La percezione del dolore? E’ anche una questione di testa
Di recente una mia cara paziente affetta da lombalgia cronica è uscita dalla visita di controllo con una prescrizione di un consulto psicologico oltre alla terapia fisioterapica specifica. La sua espressione sembrava dire “ma io il mio dolore non me lo sto inventando“ ed è la stessa frase che mi riportano alcuni pazienti cronici quando provo a spiegare cosa significa la “sensibilizzazione centrale”.
Facciamo chiarezza: il dolore è un meccanismo di difesa per il nostro corpo perché ci permette di capire se e quando siamo in pericolo. Questo meccanismo può arrivare a non funzionare bene, producendo non abbastanza dolore oppure troppo.
Nel primo caso è un problema perché viene a mancare la percezione del pericolo e quindi si corre il rischio di farsi male seriamente. Nel secondo caso invece, stimoli non dolorosi possono provocare dolore, come un pizzicotto o movimenti normali.
Il dolore eccessivo è causato dai nervi del corpo quando diventano troppo sensibili e si attivano troppo facilmente.
In una fase iniziale dopo un trauma è un evento fisiologico, cioè normale. È il cervello che rilascia delle sostanze chimiche che rendono i nervi più sensibili. È un sistema di protezione, come se il cervello aiutasse a ricordare di fare maggiore attenzione con quella zona perché ci siamo appena fatti male.

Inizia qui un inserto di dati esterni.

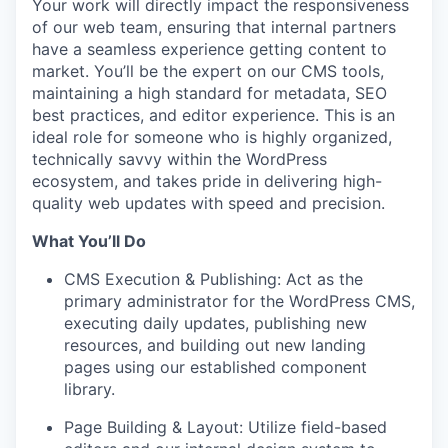
Your work will directly impact the responsiveness
of our web team, ensuring that internal partners
have a seamless experience getting content to
market. You’ll be the expert on our CMS tools,
maintaining a high standard for metadata, SEO
best practices, and editor experience. This is an
ideal role for someone who is highly organized,
technically savvy within the WordPress
ecosystem, and takes pride in delivering high-
quality web updates with speed and precision.
What You’ll Do
CMS Execution & Publishing: Act as the
primary administrator for the WordPress CMS,
executing daily updates, publishing new
resources, and building out new landing
pages using our established component
library.
Page Building & Layout: Utilize field-based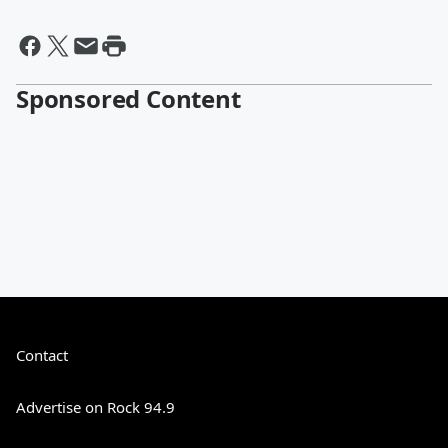
Sponsored Content
Contact
Advertise on Rock 94.9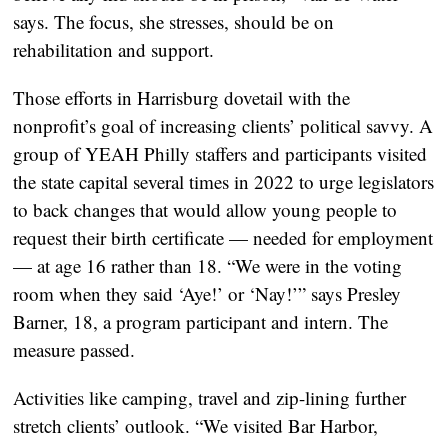
says. The focus, she stresses, should be on
rehabilitation and support.
Those efforts in Harrisburg dovetail with the
nonprofit’s goal of increasing clients’ political savvy. A
group of YEAH Philly staffers and participants visited
the state capital several times in 2022 to urge legislators
to back changes that would allow young people to
request their birth certificate — needed for employment
— at age 16 rather than 18. “We were in the voting
room when they said ‘Aye!’ or ‘Nay!’” says Presley
Barner, 18, a program participant and intern. The
measure passed.
Activities like camping, travel and zip-lining further
stretch clients’ outlook. “We visited Bar Harbor,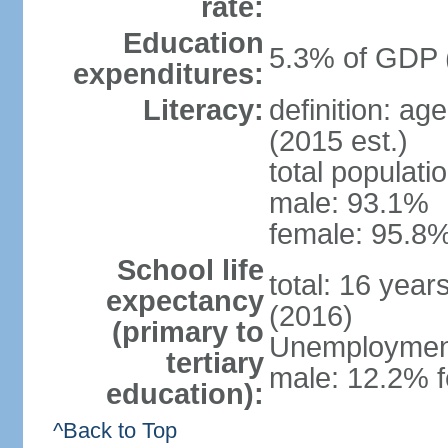
rate:
Education
5.3% of GDP 
expenditures:
Literacy:
definition: ag
(2015 est.)
total populati
male: 93.1%
female: 95.8%
School life
total: 16 year
expectancy
(2016)
(primary to
Unemployment,
tertiary
male: 12.2% f
education):
^Back to Top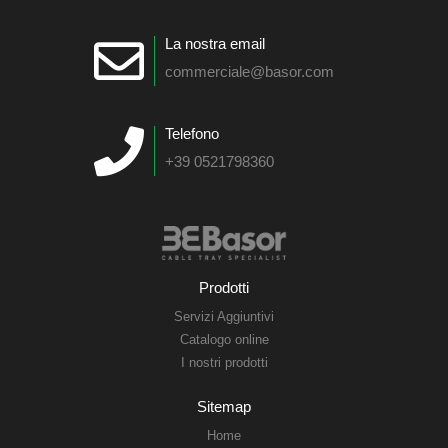
La nostra email
commerciale@basor.com
Telefono
+39 0521798360
Prodotti
Servizi Aggiuntivi
Catalogo online
I nostri prodotti
Sitemap
Home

Questo è un fenomeno reversibile e che passa nel giro di qualche settimana. Potrebbe succedere però che questo si prolunghi più a lungo nel tempo, arrivando a modificare proprio la percezione del dolore. In letteratura questo viene chiamato “sensibilizzazione centrale” e viene spiegato come un sistema di allarme domestico settato male e che suona per allarmi inutili. Come abbiamo visto, può succedere che dalla periferia vengano dati segnali dolorosi quando non lo sono o che sia invece a livello centrale un errore di trasmissione. In altre parole che sia il cervello a modulare in modo errato quanto dolore si percepisce.
Ormai è risaputo che stress, disturbi del sonno, depressione influenzano in modo negativo la guarigione e favoriscono la cronicizzazione. Per questo motivo nei pazienti cronici è importante andare ad indagare anche tutti gli aspetti psicologici che entrano in gioco. Inoltre, dai dati presenti in letteratura emerge che anche gli antidolorifici più potenti attualmente sul mercato non riducono il dolore di più del 30-40% in non più del 50% dei pazienti.
Il solo approccio farmacologico può non essere sufficiente nella terapia del dolore cronico, ma si rende necessario servirsi anche di approcci psicologici complementari in grado di aiutare i pazienti a gestire il dolore in maniera più adattiva e a comprendere come la relazione che una persona ha con il proprio dolore influenzi l’intensità del dolore stesso e le limitazioni correlate al dolore.Il cervello ha un ruolo chiave nella percezione del dolore ed è solo il risultato di una sua rielaborazione.
Oltre ad una componente percettiva, infatti, esiste anche una componente esperienziale del dolore che è del tutto personale e soggettiva; entrano in gioco fattori emotivi, cognitivi e socio-culturali che influenzano l’esperienza che facciamo del dolore. Ad esempio, se pestiamo un chiodo, il cervello lo registra come dolore, ma se pestiamo lo stesso chiodo mentre scappiamo da un leone, molto probabilmente il nostro cervello neanche lo registra.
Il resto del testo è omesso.